Die FPÖ selbst fuhr zu diesem Thema einen ähnlichen Zick-Zack-Kurs. Einmal sagte FPÖ-Spitzenkandidat Norbert Hofer, er bestehe nicht auf Kickl als Innenminister, kurz darauf kündigte er wieder an, doch mit dieser Forderung in etwaige Verhandlungen gehen zu wollen. NEOS forderten wegen emotionaler Diskussionen um dieses Amt überhaupt einen unabhängigen Innenminister.

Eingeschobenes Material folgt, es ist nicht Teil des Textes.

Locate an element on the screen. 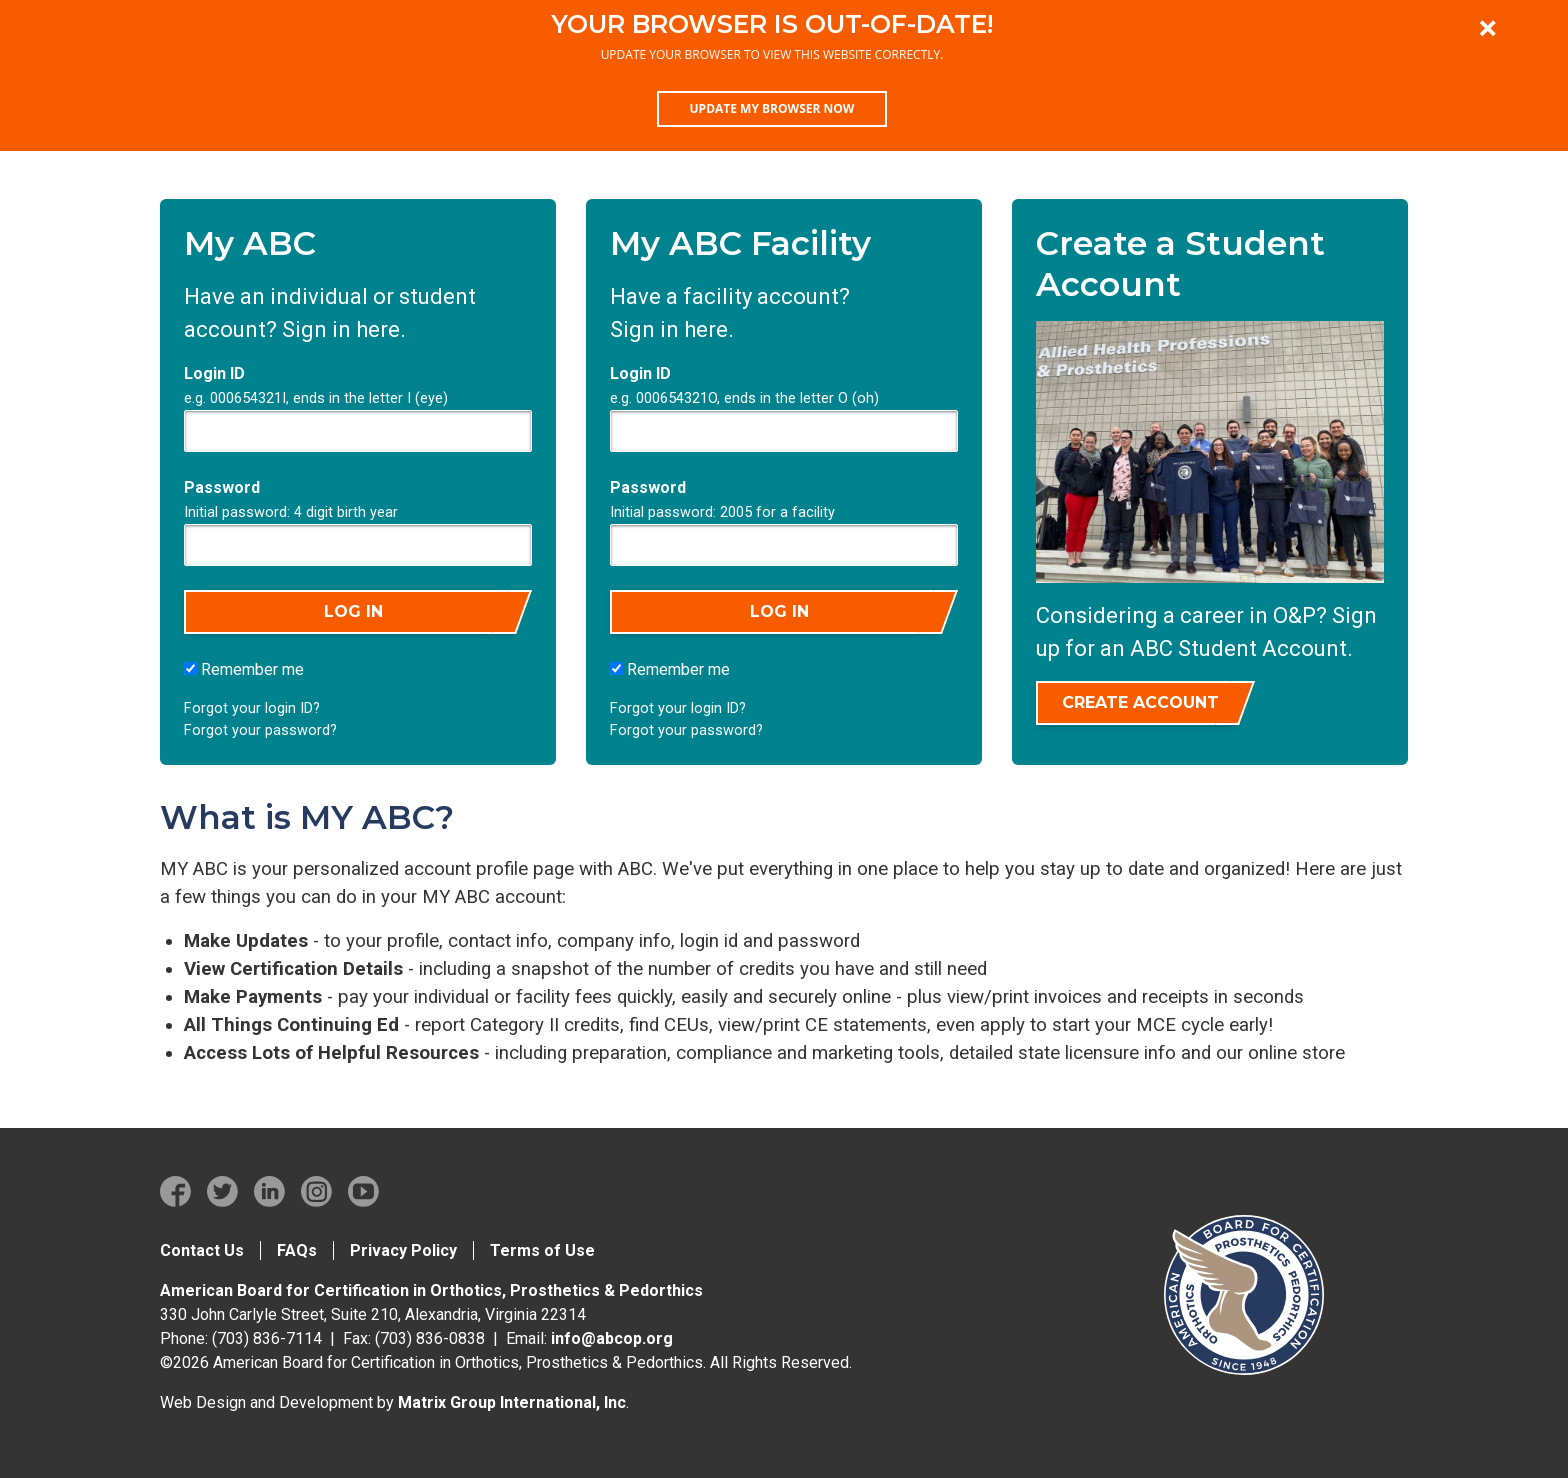 The height and width of the screenshot is (1478, 1568). info@abcop.org is located at coordinates (612, 1338).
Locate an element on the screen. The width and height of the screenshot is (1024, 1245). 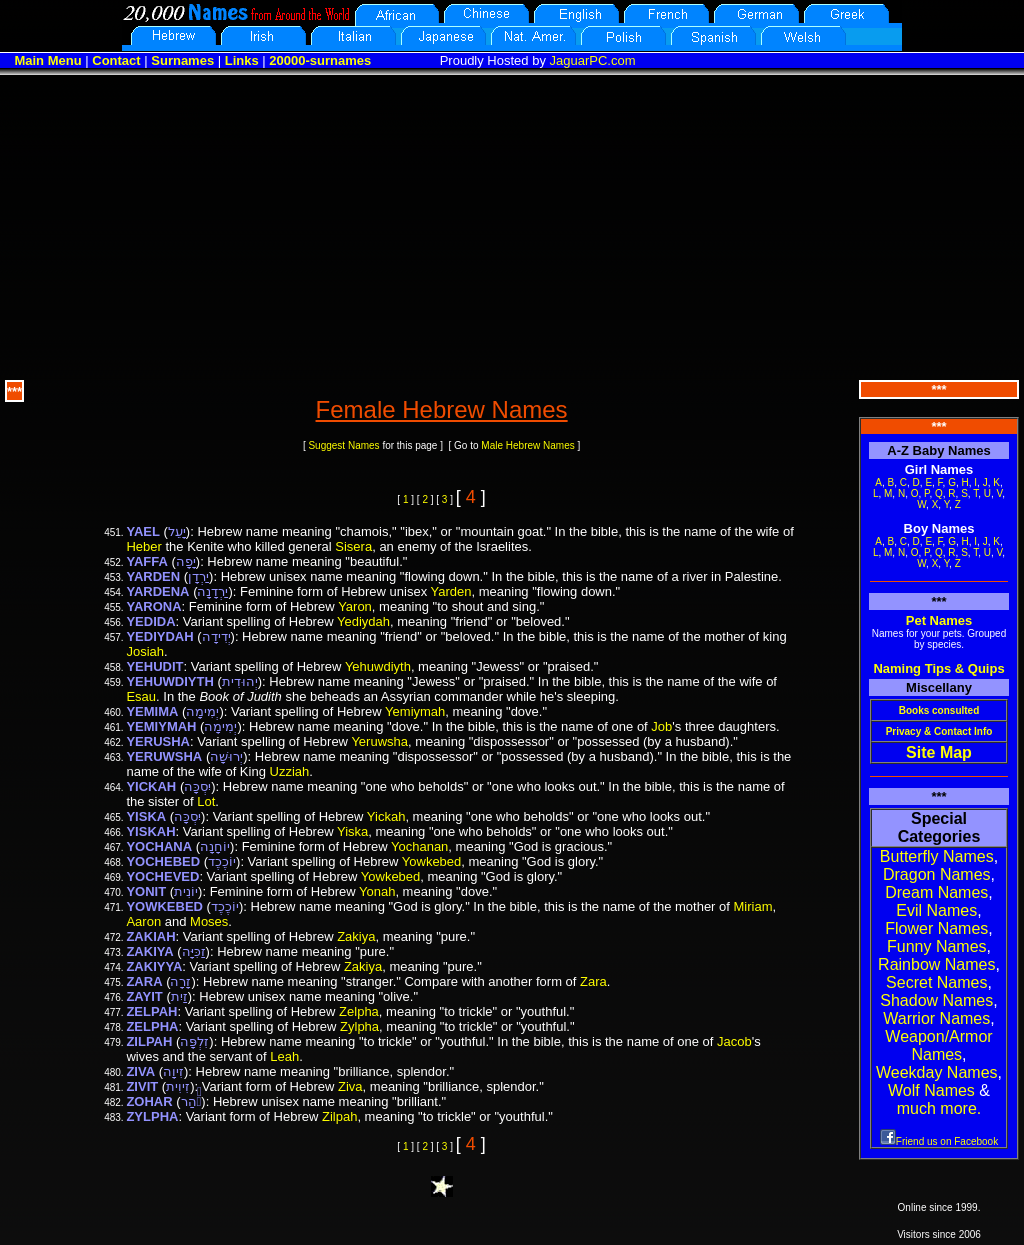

NEOS waren es auch, die im Wahlkampf gleich vier klare Koalitionsbedingungen gestellt haben. Die Pinken betonten ihre Bereitschaft zu regieren und nannten eine Bildungsreform, eine Steuerreform inklusive Abschaffung der Kalten Progression, einen Klima-und Umweltpakt und absolute Transparenz als unverrückbare Bedingungen dafür. „Diese Punkte sind wesentlich und diese Punkte sind für uns nicht verhandlbar. Das ist mein Versprechen“, sagte Parteichefin Beate Meinl-Reisinger bei der Präsentation der vier Anliegen.

Weniger klar gab sich in Sachen Koalitionsbedingungen die SPÖ. Spitzenkandidatin Pamela Rendi-Wagner betonte wiederholt, sie wolle über Verhandlungen erst nach dem Wahltag nachdenken. Eindeutiger positionierte sich SPÖ-Sozialsprecher und Gewerkschafter Josef Muchitsch. Er nannte die Neuverhandlung des türkis-blauen Arbeitszeitgesetzes, das unter anderem 12-Stunden-Tage und 60-Stunden-Wochen erlaubt, als Koalitionsbedingung. Wenig später wurde er jedoch von der SPÖ-Chefin zurückgepfiffen – wobei Rendi-Wagner in der abschließenden ORF-Elefantenrunde Änderungen beim 12-Stunden-Tag sehr wohl wieder als mögliche Bedingung nannte.

Die FPÖ hat sich nach dem Expertenbericht zum maroden Zustand des Bundesheers die Rettung desselben auf die Fahnen geheftet und eine Budgeterhöhung für die Landesverteidigung als Koalitionsbedingung formuliert. Parallel zur Aufstockung des Regelbudgets müsse auch der Investitionsrückstau von rund 16 Milliarden bedient werden, sagte FPÖ-Wehrsprecher Reinhard Bösch.

Neben einem Kickl-freien Innenministerium sprach sich die ÖVP auch für ein Verbot der Identitären als Koalitionsbedingung aus. ÖVP-Klubchef August Wöginger erklärte, „dass das Verbot der Identitären in einer zukünftigen Regierung angegangen werden muss“. Es müsse „im nächsten Koalitionsvertrag stehen“, forderte er.